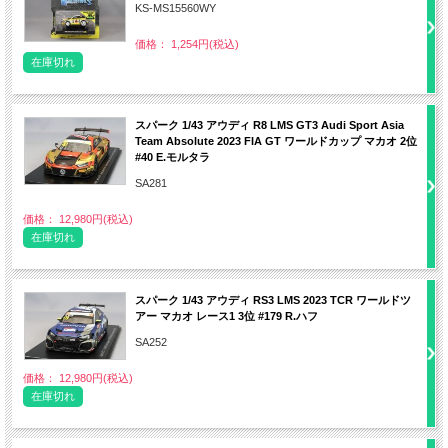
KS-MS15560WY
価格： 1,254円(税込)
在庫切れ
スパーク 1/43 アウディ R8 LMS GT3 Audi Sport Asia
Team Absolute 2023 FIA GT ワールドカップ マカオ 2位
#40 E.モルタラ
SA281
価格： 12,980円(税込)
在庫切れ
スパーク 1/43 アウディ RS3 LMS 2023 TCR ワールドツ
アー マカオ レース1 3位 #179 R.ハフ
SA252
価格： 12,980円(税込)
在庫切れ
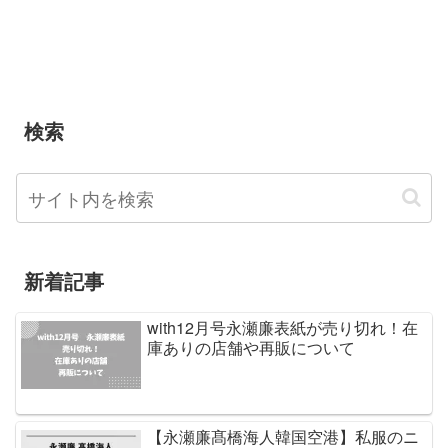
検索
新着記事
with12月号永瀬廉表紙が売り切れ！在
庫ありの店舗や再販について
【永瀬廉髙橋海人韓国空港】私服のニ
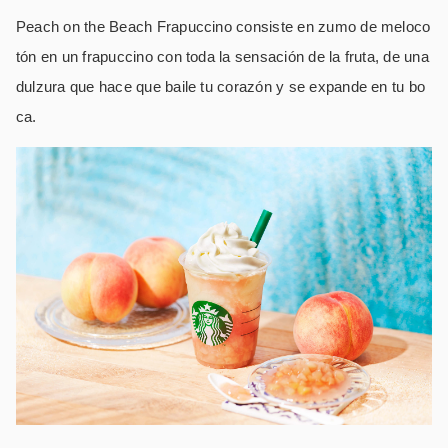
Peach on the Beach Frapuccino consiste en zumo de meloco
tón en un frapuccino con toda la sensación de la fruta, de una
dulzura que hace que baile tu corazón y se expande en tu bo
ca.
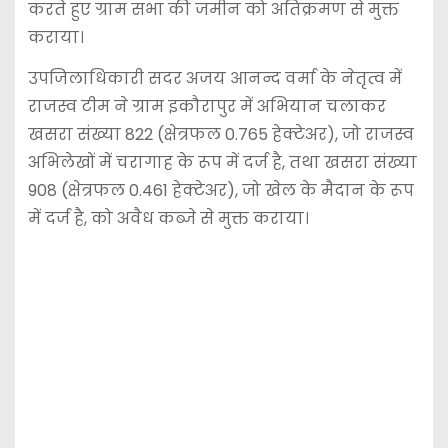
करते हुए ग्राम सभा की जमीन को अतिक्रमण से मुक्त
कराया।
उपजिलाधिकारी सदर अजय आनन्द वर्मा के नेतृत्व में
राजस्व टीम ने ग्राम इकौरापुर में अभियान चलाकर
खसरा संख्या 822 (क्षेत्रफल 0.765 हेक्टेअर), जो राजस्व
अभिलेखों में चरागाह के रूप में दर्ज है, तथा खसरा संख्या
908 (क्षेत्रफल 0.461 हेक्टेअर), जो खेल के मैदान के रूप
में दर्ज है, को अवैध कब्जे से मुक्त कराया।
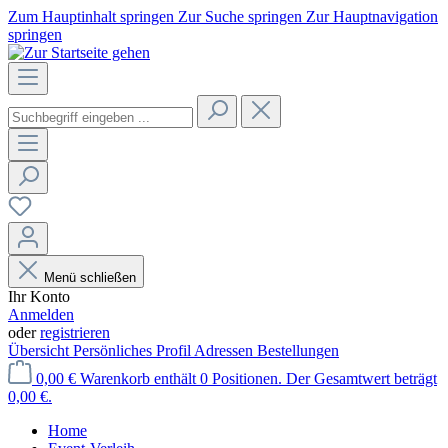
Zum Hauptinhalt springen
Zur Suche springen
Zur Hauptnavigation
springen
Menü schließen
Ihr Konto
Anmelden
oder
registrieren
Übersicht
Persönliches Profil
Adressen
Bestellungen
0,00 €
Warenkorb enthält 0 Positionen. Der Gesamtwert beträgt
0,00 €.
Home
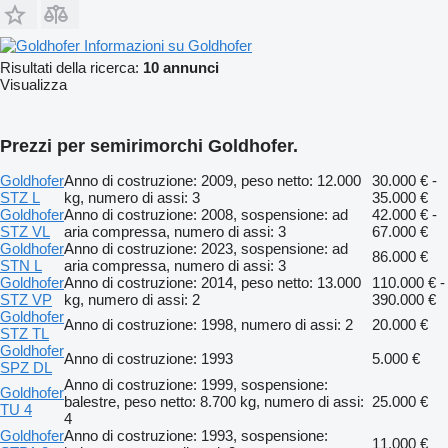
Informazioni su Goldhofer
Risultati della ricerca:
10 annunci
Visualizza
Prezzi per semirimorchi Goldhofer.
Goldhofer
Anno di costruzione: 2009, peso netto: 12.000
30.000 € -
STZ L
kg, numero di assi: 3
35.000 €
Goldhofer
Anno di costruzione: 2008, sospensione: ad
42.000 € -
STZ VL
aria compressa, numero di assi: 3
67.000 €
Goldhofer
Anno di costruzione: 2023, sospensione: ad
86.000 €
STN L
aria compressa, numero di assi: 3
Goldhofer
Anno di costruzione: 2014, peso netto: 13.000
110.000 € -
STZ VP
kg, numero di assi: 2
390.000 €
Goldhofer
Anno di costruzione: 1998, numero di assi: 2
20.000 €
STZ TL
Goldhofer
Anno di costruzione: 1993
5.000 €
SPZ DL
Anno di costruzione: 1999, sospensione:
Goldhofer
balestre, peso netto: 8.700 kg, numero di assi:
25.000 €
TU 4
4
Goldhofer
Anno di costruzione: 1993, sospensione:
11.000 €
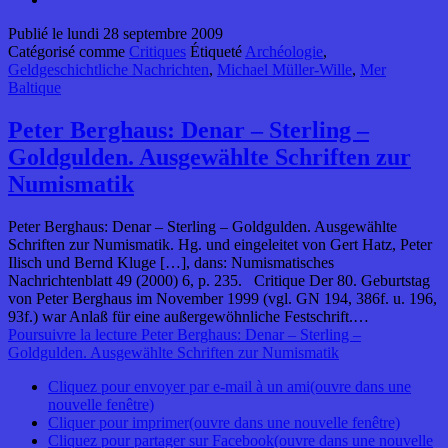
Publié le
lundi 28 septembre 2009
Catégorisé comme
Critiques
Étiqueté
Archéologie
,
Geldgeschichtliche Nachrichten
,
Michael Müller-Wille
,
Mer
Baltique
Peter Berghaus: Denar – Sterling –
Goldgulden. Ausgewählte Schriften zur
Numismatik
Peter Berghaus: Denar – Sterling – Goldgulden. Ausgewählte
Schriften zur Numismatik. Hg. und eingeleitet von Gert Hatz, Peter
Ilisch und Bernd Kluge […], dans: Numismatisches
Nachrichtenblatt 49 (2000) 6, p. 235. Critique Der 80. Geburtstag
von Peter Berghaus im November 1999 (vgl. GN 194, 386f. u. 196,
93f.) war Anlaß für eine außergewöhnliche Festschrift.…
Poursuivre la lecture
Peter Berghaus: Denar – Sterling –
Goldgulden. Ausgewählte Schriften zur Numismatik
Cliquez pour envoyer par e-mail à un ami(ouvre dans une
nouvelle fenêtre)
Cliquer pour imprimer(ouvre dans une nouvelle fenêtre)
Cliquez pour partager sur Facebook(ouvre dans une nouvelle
...
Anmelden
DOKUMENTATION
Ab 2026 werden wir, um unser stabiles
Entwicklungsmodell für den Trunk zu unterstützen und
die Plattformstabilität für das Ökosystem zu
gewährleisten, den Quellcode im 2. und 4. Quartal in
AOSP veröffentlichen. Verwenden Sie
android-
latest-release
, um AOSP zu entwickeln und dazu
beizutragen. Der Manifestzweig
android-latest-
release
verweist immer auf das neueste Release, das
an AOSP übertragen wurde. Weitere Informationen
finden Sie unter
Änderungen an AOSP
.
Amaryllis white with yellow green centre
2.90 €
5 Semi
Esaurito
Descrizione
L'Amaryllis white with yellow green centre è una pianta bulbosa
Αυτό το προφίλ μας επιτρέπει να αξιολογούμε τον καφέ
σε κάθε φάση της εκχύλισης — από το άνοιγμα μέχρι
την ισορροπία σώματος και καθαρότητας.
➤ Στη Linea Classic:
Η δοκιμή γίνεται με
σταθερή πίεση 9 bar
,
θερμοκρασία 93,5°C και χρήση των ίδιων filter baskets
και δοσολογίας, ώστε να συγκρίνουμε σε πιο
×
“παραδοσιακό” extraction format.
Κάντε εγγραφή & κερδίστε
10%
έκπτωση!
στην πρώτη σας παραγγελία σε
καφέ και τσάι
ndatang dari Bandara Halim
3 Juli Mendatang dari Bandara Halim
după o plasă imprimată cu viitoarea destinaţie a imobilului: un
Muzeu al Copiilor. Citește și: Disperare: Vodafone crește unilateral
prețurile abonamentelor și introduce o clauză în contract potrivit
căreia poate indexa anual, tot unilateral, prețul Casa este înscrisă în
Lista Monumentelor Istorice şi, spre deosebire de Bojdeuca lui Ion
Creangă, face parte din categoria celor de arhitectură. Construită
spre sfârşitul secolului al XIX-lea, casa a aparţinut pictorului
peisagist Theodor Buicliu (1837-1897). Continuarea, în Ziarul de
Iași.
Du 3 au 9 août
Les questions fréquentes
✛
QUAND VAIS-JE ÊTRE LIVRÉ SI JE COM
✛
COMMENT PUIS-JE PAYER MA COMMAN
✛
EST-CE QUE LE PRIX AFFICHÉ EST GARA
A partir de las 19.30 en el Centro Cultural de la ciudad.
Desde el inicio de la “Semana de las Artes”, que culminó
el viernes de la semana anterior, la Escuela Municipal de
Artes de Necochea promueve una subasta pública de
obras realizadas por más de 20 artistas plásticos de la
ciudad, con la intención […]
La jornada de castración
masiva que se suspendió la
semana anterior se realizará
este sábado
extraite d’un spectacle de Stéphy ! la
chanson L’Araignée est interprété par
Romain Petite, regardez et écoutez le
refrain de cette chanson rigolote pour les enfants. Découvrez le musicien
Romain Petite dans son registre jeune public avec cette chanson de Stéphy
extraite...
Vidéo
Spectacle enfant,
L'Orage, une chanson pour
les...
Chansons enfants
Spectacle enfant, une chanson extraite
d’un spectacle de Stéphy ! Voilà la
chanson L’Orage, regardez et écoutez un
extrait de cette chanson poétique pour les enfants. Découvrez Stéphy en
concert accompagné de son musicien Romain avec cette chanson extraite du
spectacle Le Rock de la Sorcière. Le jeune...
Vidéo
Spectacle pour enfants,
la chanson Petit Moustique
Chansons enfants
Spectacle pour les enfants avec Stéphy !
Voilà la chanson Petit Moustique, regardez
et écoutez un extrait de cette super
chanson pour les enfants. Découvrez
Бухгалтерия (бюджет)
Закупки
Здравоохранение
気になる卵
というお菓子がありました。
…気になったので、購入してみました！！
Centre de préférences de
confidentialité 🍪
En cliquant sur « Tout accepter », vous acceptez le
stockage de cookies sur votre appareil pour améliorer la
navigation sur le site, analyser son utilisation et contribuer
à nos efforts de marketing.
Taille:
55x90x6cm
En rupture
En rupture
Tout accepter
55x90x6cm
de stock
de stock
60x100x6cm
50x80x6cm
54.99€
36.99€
==
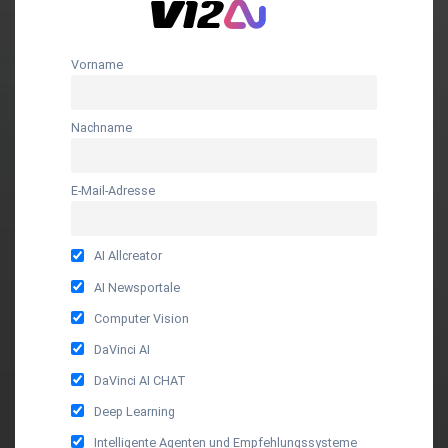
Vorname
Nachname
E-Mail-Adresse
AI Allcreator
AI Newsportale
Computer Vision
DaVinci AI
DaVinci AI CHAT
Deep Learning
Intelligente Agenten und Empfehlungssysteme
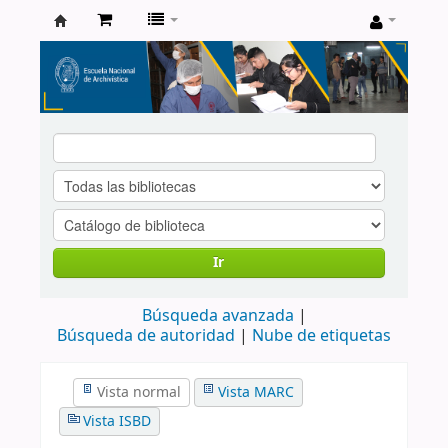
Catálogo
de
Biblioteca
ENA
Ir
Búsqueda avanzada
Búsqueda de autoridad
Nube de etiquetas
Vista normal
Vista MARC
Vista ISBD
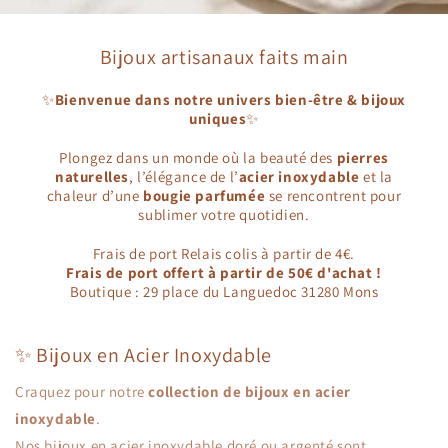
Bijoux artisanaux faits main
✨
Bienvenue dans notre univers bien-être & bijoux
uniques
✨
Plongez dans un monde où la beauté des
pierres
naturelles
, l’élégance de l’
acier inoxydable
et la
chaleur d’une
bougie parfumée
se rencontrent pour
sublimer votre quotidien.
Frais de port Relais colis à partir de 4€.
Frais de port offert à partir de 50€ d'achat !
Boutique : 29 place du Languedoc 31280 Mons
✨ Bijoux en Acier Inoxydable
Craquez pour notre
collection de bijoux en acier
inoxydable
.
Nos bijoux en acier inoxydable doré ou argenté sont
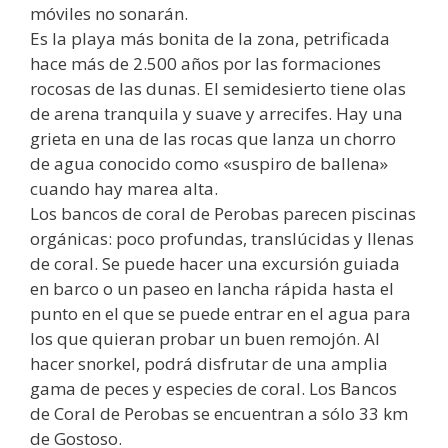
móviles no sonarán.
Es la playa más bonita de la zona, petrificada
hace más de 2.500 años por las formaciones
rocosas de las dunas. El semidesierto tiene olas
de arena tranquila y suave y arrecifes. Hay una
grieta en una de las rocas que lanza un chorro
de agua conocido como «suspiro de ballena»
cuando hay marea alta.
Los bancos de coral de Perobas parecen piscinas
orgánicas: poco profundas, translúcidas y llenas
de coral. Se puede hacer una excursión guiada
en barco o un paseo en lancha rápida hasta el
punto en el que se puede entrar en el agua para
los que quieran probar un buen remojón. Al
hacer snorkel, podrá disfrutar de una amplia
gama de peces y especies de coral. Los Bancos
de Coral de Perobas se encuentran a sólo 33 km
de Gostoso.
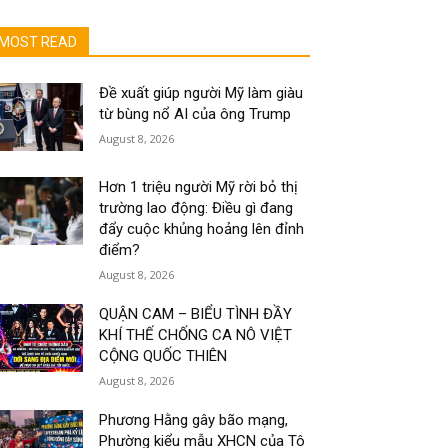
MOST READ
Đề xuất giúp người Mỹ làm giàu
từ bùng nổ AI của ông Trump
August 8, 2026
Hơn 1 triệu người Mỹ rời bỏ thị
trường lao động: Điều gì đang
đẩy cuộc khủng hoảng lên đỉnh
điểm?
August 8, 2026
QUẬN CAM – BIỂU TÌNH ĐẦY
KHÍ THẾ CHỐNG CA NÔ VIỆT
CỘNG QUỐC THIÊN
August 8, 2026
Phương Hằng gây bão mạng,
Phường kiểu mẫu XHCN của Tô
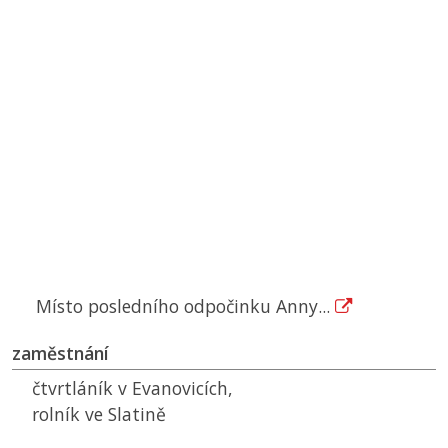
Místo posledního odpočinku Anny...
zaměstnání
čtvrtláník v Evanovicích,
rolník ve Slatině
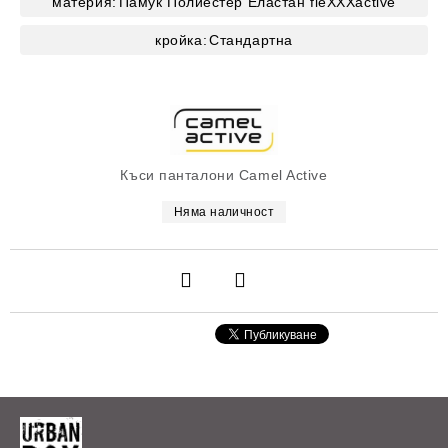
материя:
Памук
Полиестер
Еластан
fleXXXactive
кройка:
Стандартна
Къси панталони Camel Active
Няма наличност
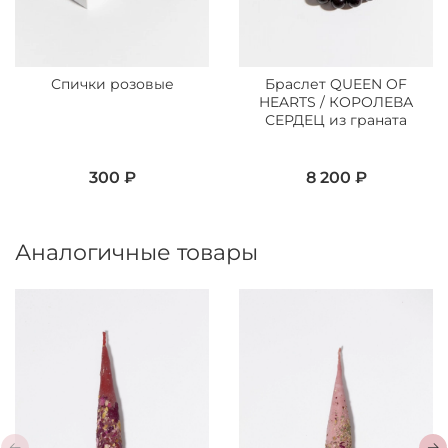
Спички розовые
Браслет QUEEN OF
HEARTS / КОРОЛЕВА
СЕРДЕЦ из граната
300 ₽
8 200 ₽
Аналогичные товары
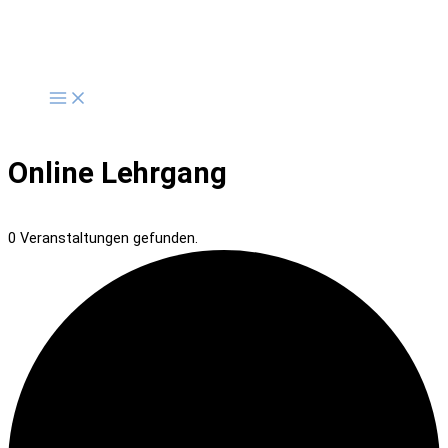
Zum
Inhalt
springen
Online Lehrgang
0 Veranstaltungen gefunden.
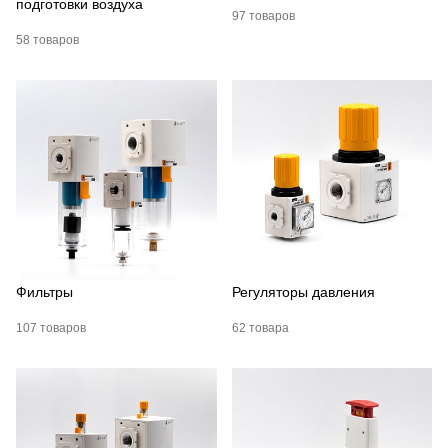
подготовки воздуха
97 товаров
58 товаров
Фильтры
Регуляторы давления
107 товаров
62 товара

Your objective:
Tally the lines above containing "Bandara"; give only the number.

The completed task:
2